--- START ---
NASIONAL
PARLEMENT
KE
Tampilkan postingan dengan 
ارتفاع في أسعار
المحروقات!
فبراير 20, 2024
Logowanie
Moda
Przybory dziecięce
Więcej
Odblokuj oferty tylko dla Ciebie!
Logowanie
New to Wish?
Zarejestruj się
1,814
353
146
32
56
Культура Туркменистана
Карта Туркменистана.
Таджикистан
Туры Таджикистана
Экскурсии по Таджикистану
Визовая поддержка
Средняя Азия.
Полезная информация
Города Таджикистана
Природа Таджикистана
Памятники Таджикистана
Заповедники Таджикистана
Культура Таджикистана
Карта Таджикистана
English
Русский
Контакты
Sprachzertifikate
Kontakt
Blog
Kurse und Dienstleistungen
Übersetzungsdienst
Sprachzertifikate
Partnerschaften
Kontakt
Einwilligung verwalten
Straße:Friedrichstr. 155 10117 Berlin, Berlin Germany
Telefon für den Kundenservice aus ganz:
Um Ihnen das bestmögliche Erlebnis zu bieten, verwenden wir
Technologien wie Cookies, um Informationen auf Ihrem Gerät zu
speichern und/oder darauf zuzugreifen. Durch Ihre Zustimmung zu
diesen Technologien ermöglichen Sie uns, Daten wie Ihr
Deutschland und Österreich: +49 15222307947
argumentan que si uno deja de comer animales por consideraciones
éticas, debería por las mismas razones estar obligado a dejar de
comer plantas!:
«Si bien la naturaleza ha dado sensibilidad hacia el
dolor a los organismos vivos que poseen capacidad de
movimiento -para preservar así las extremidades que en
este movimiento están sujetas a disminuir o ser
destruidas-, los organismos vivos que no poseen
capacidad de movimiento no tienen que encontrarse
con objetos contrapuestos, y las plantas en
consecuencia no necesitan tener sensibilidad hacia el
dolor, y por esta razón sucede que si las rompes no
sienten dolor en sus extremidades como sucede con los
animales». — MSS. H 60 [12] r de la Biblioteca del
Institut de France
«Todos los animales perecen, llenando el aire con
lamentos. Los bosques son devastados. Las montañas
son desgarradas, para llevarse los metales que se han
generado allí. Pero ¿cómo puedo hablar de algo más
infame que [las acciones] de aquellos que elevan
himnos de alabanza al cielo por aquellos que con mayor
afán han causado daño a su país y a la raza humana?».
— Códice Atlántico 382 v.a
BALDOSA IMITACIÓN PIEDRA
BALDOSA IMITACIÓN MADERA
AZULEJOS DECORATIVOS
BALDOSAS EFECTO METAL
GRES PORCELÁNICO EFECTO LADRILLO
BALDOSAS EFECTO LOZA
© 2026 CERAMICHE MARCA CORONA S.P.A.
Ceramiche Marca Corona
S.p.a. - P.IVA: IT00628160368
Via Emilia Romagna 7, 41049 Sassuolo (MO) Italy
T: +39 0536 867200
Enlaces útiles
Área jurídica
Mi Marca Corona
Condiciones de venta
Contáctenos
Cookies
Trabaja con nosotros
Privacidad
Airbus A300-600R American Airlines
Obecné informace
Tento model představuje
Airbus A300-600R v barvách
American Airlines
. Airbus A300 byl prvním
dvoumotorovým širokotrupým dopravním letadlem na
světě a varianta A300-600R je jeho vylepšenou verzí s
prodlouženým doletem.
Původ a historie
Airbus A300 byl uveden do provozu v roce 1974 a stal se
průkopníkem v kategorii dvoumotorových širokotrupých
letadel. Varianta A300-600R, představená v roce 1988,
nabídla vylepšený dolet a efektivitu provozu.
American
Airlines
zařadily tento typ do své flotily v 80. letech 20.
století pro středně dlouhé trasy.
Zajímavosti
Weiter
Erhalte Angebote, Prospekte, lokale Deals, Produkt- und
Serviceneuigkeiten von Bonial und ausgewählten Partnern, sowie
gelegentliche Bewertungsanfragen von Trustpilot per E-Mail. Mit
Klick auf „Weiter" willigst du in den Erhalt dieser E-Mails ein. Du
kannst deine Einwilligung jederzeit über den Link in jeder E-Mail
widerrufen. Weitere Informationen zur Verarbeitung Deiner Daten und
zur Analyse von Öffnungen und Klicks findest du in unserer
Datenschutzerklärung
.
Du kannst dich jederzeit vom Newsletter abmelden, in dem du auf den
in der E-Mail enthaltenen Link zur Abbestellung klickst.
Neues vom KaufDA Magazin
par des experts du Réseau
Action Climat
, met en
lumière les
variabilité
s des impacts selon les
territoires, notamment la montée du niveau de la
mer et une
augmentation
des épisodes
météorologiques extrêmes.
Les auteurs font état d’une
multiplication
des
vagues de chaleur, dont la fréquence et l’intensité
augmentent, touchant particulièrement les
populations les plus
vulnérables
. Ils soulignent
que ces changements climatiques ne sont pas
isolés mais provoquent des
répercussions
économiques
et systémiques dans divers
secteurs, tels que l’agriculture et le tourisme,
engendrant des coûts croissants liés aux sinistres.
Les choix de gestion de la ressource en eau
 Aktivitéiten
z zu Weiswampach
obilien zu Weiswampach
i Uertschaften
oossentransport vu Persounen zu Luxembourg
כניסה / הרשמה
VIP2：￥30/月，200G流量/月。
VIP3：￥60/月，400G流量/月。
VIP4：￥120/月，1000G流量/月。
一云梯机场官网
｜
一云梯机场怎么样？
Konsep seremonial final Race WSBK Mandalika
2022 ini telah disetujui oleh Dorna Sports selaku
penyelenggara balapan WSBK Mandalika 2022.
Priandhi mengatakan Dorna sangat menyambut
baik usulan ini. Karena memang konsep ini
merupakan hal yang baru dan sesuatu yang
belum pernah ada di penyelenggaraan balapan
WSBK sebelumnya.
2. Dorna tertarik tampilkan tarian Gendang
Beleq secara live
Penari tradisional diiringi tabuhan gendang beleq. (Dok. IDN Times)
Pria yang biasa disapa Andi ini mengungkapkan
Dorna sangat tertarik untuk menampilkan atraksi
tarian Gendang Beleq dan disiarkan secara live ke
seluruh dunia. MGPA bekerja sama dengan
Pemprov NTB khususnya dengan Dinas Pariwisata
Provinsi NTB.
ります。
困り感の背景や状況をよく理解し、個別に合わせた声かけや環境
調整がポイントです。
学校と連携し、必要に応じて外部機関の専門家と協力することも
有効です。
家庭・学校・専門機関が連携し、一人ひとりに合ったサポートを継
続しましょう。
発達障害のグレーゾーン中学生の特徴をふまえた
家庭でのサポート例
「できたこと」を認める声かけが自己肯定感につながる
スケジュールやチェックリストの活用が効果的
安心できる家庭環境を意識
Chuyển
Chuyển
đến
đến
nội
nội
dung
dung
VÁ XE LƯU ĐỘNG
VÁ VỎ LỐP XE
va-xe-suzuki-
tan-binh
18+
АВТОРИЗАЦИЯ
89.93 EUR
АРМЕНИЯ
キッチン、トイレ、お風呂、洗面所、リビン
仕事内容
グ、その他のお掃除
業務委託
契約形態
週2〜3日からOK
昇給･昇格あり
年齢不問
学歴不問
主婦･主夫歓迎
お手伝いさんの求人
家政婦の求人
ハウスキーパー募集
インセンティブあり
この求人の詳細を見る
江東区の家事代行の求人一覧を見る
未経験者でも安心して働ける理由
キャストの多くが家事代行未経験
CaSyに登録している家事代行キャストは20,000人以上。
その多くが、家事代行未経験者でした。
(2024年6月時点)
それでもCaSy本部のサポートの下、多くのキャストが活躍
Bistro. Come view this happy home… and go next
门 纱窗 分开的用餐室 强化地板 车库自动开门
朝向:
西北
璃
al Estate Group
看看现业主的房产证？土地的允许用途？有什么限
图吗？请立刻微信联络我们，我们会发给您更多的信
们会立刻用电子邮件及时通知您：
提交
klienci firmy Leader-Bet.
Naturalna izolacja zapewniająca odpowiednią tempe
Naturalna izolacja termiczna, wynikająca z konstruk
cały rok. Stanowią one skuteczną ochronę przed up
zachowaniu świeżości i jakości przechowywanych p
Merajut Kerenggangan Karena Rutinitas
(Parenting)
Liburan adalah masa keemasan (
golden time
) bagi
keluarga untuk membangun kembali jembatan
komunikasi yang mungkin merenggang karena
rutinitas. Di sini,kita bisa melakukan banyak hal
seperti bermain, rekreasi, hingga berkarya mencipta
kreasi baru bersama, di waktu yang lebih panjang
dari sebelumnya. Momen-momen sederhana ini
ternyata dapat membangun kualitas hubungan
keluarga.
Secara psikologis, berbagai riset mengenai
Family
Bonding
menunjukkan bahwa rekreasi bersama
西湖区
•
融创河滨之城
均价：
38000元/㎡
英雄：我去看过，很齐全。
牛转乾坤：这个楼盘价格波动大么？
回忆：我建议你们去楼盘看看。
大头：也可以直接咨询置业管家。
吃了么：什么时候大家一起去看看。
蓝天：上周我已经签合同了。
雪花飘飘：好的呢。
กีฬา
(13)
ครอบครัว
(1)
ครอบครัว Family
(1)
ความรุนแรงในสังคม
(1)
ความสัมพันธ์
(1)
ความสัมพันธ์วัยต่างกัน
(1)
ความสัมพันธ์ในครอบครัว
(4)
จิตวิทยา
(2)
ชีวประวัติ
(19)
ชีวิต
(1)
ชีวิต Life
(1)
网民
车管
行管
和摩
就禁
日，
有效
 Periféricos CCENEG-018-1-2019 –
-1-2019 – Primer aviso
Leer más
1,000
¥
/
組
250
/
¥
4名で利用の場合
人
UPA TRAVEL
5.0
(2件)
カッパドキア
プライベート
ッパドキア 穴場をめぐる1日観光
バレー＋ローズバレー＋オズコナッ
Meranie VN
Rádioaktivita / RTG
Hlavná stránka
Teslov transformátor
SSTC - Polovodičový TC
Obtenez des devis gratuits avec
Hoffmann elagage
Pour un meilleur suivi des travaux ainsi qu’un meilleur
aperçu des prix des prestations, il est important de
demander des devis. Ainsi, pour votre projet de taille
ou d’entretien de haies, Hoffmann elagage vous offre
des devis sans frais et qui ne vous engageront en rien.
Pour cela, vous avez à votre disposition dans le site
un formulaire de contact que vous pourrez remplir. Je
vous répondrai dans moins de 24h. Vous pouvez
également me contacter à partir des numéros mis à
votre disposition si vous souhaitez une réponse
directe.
--- END ---
#### Activity
In the listing above, find the line containing "menunjukkan bahwa rekreasi bersama" and the line containing "Pour cela, vous", then repeat those two lines and everything between them exactly.

#### Response
menunjukkan bahwa rekreasi bersama
西湖区
•
融创河滨之城
均价：
38000元/㎡
英雄：我去看过，很齐全。
牛转乾坤：这个楼盘价格波动大么？
回忆：我建议你们去楼盘看看。
大头：也可以直接咨询置业管家。
吃了么：什么时候大家一起去看看。
蓝天：上周我已经签合同了。
雪花飘飘：好的呢。
กีฬา
(13)
ครอบครัว
(1)
ครอบครัว Family
(1)
ความรุนแรงในสังคม
(1)
ความสัมพันธ์
(1)
ความสัมพันธ์วัยต่างกัน
(1)
ความสัมพันธ์ในครอบครัว
(4)
จิตวิทยา
(2)
ชีวประวัติ
(19)
ชีวิต
(1)
ชีวิต Life
(1)
网民
车管
行管
和摩
就禁
日，
有效
 Periféricos CCENEG-018-1-2019 –
-1-2019 – Primer aviso
Leer más
1,000
¥
/
組
250
/
¥
4名で利用の場合
人
UPA TRAVEL
5.0
(2件)
カッパドキア
プライベート
ッパドキア 穴場をめぐる1日観光
バレー＋ローズバレー＋オズコナッ
Meranie VN
Rádioaktivita / RTG
Hlavná stránka
Teslov transformátor
SSTC - Polovodičový TC
Obtenez des devis gratuits avec
Hoffmann elagage
Pour un meilleur suivi des travaux ainsi qu’un meilleur
aperçu des prix des prestations, il est important de
demander des devis. Ainsi, pour votre projet de taille
ou d’entretien de haies, Hoffmann elagage vous offre
des devis sans frais et qui ne vous engageront en rien.
Pour cela, vous avez à votre disposition dans le site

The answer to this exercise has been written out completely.